51 millions de personnes ont été déplacées de force dans le monde en 2013. C’est un record depuis la Guerre Mondiale. Et cela va encore s’aggraver. Les demandes d’asile en Europe ont explosé: on en attend 700’000 sur l’année. Alors l’Europe se barricade contre les immigrants, se construit une forteresse à l’intérieur de laquelle chaque pays construit aussi des murs pour plus de précaution. La Suisse s’inquiète: elle s’attend à 30’000 demandes d’asile en 2015. C’est beaucoup? C’est moins de 0,4% de la population résidente, quand au Liban, les seuls réfugiés syriens enregistrés par le HCR comptent déjà pour le quart de la population du pays -ramené à la population suisse, cela ferait plus de deux millions de réfugiés… En décembre, le HCR a convoqué une réunion internationale pour la réinstallation de 130’000 réfugiés syriens. Il n’a pu obtenir les garanties nécessaires. La Suisse, par exemple, n’a accepté que 500 réfugiés, en expliquant, comme d’autres pays, qu’il fallait d’abord aider les pays de premier accueil (le Liban, la Jordanie, la Turquie).

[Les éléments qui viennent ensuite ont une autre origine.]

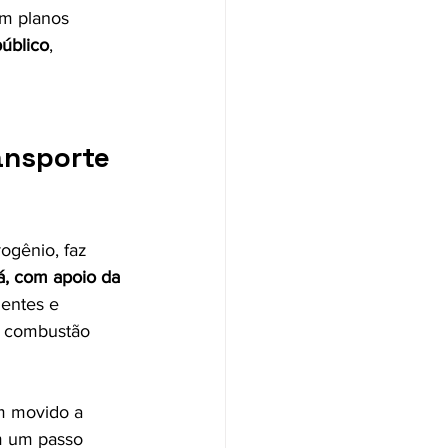
om planos 
público
, 
ansporte 
ogênio, faz 
á, com apoio da 
uentes e 
e combustão 
m movido a 
am um passo 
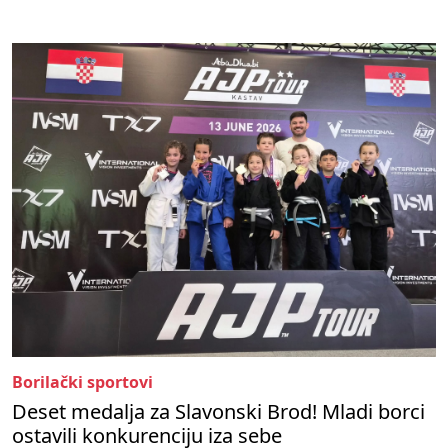
Borilački sportovi
Deset medalja za Slavonski Brod! Mladi borci
ostavili konkurenciju iza sebe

Mais le Liban, pas plus que la Jordanie, ne pourront assurer, même avec l’aide internationale, des conditions de vie décentes aux centaines de milliers de réfugiés qui vivraient sur son sol sous perfusion du HCR, du PAM et des ONG.

A court terme, il faut, recommande le Haut Commissaire des Nations Unies aux Réfugiés, António Guterres, « développer une action de grande envergure comme Mare Nostrum, pour éviter de nouveaux  drames humains » en Méditerranée. Et à moyen et long terme? On continue à se barricader et à nourrir les comptes en banque des réseaux de passeurs qui ne vivent que de la fermeture des frontières, comme les bootleggers américains ne vivaient que de la Prohibition? Les migrants qui s’embarquent sur des rafiots pourris en risquant d’y perdre leur vie, ne le font que parce qu’aucune solution légale ne leur est accessible. Rien n’empêchera jamais quelqu’un qui n’a pas d’autre choix que de quitter son pays, de le faire vers un pays où il ne pourra que (sur)vivre mieux que sous les bombes du régime d’Assad ou les couteaux de bouchers des djihadistes de Daech. Et il vendra tout ce qu’il possède pour payer le droit de s’entasser avec des centaines d’autres sur une épave désertée par son équipage et lancée à pleine vitesse en direction des côtes italiennes, charge aux Italiens de l’intercepter avant qu’elle ne s’écrase sur des récifs et sombre avec sa cargaison humaine. Peu importent dès lors les obstacles légaux, réglementaires, policiers, matériels que l’Europe met à l’immigration : tant que ses causes perdureront, elle perdurera. Et quand ces causes sont des guerres, elle continuera de croître. Du 1er janvier au 10 décembre 2014, plus de 207’000 personnes ont traversé la Méditerranée, en venant d’Afrique ou du Proche-Orient. Plus de 3500 y sont mortes.

Alors, « réfléchir à de nouvelles voies de migration légale », qui éviteraient aux migrants de s’en remettre à ceux qui vivent de leur mort, oui. Ouvrir dans les pays d’émigration des représentations diplomatiques ou des agences internationales capables d’accorder des visas d’entrée en Europe, rééquilibrer les charges migratoires entre les pays, accepter que des réfugiés puissent demander l’asile ailleurs que dans les pays de «premier accueil». Et, surtout, cesser de se voiler la face : les migrations massives ne cesseront pas. La seule chose que l’on puisse faire cesser, c’est leur exploitation par des réseaux mafieux et la constitution, dans nos pays, d’un sous-sous-sous prolétariat de clandestins survivant de n’importe quelle manière, entre deux expulsions et trois incarcérations. Et quelques incendies.

Mais cela, veut-on vraiment le faire cesser ou préfère-t-on continuer à l’ignorer, quand ce n’est pas s’en nourrir?